Start of INFORMATION

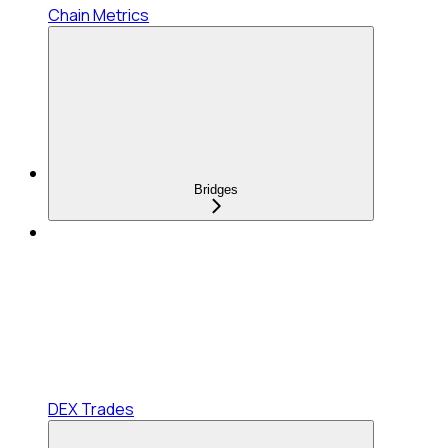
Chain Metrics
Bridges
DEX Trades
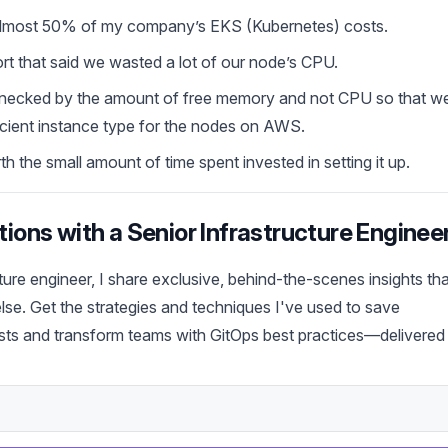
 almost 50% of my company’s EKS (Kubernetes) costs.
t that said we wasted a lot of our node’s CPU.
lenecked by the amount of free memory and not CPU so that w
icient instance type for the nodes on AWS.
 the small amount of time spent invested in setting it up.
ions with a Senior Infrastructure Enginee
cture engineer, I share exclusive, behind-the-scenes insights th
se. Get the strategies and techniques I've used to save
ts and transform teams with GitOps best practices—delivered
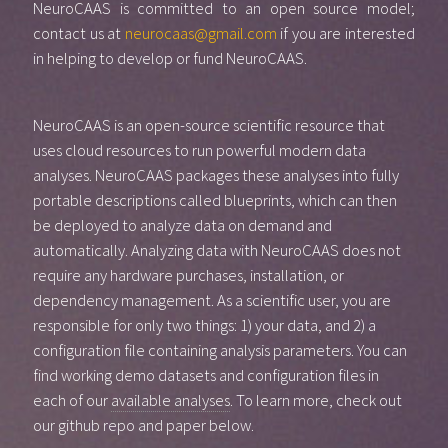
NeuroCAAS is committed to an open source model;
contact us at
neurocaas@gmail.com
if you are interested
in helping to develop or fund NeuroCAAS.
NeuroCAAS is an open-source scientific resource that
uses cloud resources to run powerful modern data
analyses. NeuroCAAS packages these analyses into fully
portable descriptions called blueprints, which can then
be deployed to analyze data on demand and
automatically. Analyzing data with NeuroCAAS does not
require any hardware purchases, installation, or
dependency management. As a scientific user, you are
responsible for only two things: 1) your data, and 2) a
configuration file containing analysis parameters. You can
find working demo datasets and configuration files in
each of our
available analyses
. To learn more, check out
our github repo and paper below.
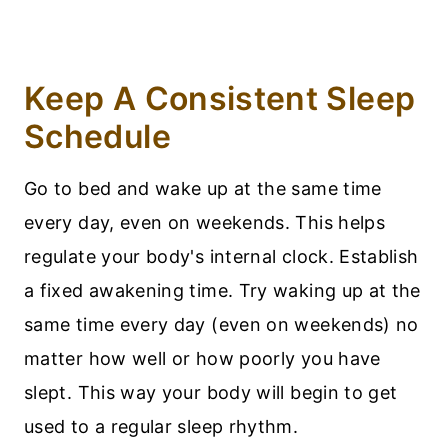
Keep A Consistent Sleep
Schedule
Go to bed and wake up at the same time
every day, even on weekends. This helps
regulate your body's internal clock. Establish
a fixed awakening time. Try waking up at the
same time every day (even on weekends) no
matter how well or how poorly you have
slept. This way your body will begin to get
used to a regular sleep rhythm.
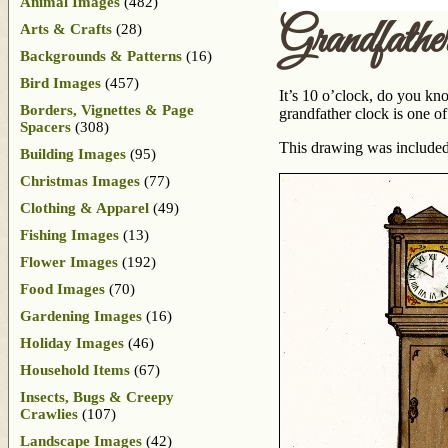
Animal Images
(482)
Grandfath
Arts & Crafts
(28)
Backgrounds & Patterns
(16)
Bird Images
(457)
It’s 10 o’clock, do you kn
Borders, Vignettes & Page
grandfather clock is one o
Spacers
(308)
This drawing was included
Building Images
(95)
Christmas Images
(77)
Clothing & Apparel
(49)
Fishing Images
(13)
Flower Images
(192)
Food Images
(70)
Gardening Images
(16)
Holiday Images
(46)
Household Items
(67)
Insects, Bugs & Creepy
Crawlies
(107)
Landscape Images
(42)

End of INFORMATION
Start of INFORMATION

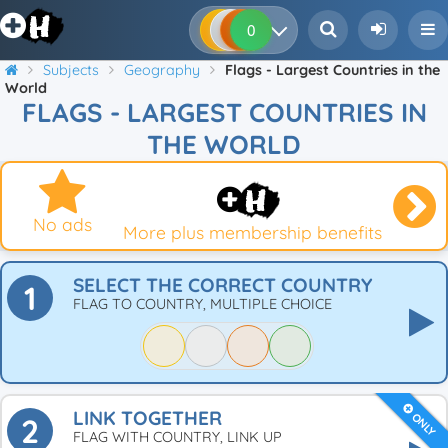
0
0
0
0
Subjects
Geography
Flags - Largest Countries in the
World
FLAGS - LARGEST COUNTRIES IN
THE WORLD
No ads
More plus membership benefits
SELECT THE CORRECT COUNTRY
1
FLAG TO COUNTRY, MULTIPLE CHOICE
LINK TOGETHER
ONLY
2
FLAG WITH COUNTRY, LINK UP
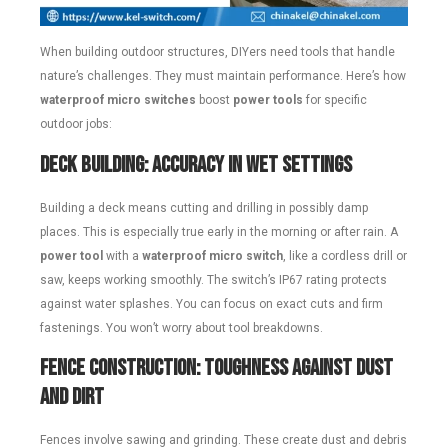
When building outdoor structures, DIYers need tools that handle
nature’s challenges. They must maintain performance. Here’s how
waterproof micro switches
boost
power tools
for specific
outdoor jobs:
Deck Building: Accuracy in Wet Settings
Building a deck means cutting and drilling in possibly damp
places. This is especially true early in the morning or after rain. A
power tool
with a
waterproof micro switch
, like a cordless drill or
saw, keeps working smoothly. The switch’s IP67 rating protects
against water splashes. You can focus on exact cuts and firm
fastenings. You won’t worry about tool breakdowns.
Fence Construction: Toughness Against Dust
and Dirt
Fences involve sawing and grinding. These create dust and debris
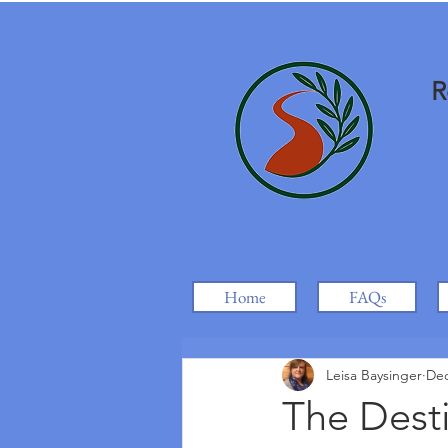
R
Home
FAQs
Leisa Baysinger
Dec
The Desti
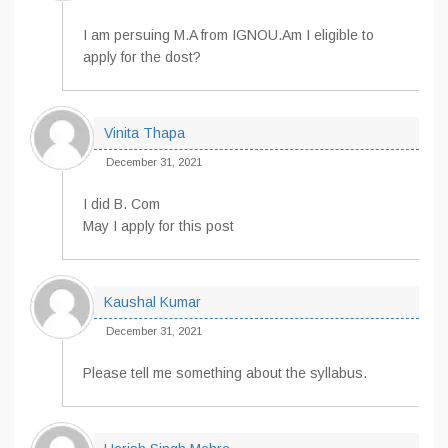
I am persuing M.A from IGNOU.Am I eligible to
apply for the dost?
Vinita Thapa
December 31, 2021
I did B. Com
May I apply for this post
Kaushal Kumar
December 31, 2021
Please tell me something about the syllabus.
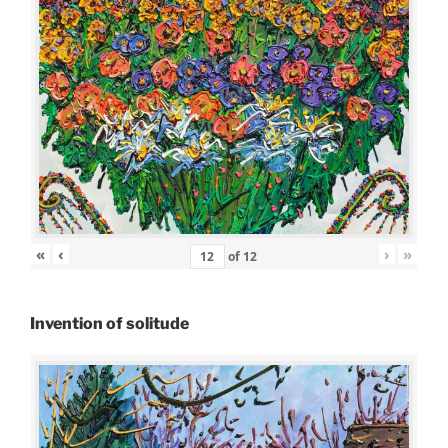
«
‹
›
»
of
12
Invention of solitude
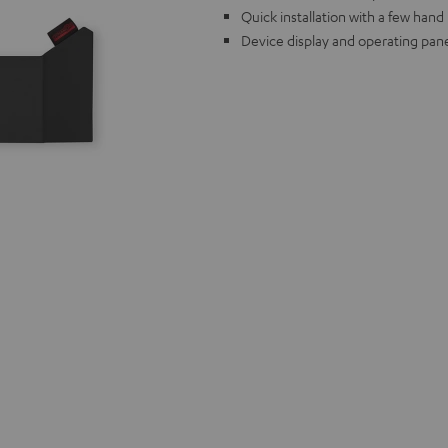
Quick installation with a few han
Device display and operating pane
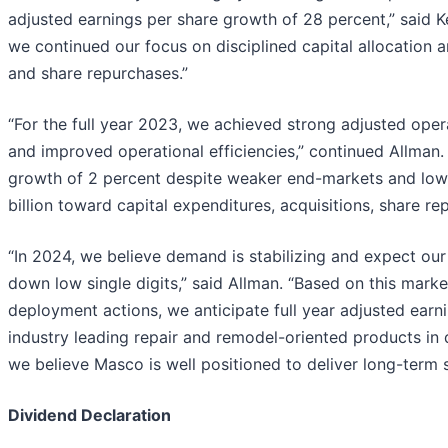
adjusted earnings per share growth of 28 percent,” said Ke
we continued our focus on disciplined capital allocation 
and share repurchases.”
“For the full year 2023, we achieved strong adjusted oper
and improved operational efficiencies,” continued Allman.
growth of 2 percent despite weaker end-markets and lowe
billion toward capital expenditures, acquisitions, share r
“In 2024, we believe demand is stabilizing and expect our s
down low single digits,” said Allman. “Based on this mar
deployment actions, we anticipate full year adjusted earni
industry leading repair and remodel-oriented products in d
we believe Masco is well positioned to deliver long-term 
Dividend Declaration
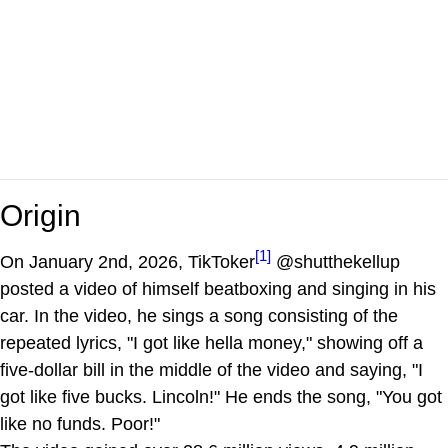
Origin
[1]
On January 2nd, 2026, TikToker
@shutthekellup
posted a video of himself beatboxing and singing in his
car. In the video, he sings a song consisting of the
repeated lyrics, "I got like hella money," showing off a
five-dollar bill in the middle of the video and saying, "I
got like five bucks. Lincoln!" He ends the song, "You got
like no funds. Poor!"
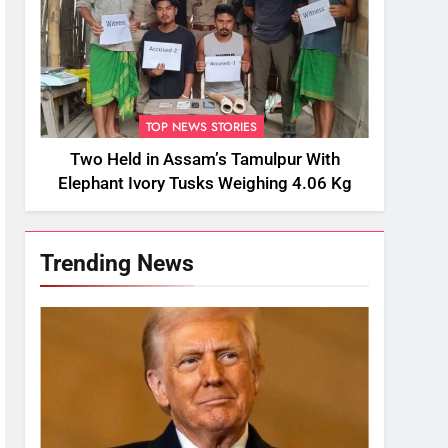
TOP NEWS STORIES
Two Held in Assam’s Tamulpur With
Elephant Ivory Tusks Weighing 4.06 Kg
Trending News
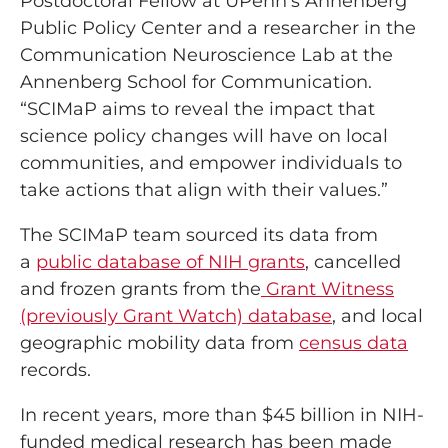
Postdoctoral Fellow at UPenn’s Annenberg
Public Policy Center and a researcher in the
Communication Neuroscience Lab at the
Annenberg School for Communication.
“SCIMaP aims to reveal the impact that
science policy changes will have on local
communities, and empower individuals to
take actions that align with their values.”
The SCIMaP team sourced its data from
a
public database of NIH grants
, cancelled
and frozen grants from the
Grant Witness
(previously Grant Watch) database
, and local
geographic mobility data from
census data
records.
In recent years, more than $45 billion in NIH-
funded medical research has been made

End of INFORMATION
Start of INFORMATION

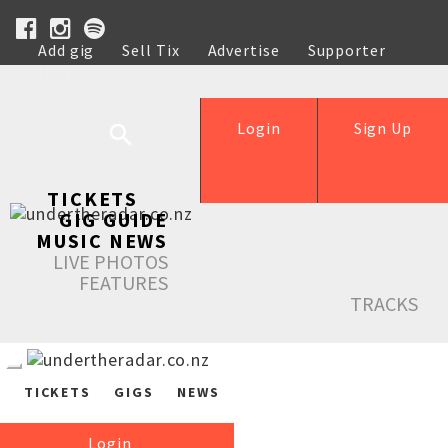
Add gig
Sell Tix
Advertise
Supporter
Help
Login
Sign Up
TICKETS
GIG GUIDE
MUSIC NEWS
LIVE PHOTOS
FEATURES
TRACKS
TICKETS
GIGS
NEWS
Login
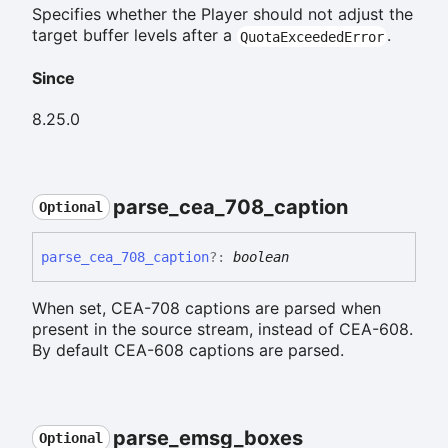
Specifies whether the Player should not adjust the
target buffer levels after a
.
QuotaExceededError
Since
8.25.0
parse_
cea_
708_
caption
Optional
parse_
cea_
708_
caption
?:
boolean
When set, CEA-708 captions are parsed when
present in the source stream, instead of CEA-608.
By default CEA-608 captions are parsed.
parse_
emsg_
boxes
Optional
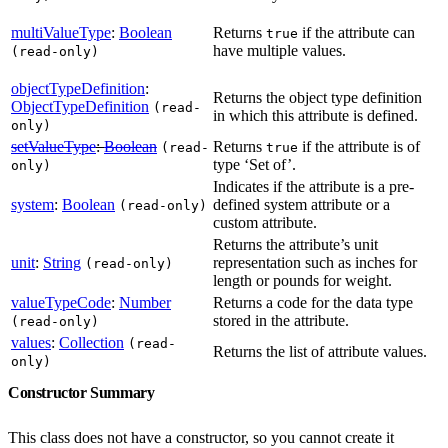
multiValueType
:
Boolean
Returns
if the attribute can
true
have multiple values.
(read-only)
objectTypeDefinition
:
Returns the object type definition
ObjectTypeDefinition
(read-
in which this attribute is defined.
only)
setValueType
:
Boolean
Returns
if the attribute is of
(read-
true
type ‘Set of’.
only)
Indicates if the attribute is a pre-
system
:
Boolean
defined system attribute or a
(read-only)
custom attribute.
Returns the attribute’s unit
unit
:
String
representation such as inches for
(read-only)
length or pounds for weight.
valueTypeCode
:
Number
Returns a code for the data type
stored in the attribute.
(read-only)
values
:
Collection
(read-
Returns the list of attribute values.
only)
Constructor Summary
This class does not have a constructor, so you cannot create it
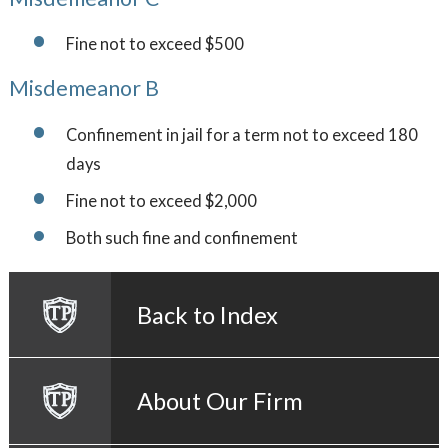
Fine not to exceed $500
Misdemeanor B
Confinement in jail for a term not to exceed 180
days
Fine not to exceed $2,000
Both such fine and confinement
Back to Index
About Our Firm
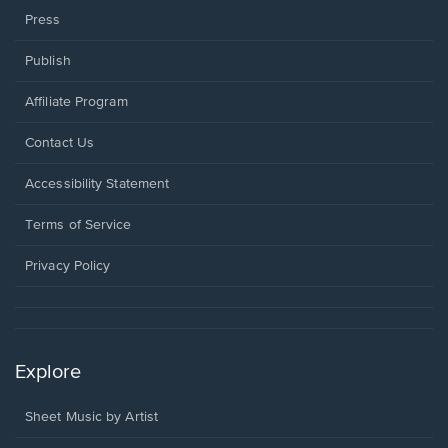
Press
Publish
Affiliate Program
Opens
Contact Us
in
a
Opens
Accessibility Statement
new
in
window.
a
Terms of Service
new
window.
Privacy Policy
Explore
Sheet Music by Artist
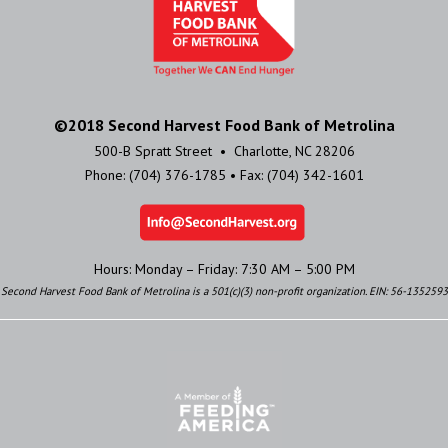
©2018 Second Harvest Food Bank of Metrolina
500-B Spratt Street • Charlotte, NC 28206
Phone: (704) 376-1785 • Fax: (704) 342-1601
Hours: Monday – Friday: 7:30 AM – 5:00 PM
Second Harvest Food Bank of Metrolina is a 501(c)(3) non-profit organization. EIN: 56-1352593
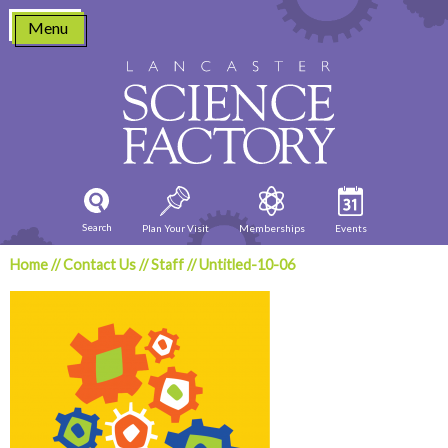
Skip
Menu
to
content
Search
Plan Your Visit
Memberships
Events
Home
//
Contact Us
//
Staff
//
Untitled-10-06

End of INFORMATION

What's needed is an exact copy of the lines above from the one with "Go to bed and wake up at the same time" through the one with "Bird Images", both included; the pictures stay out.

_REPLY TO THE TASK:_
Go to bed and wake up at the same time
every day, even on weekends. This helps
regulate your body's internal clock. Establish
a fixed awakening time. Try waking up at the
same time every day (even on weekends) no
matter how well or how poorly you have
slept. This way your body will begin to get
used to a regular sleep rhythm.
Animal Images
(482)
Grandfath
Arts & Crafts
(28)
Backgrounds & Patterns
(16)
Bird Images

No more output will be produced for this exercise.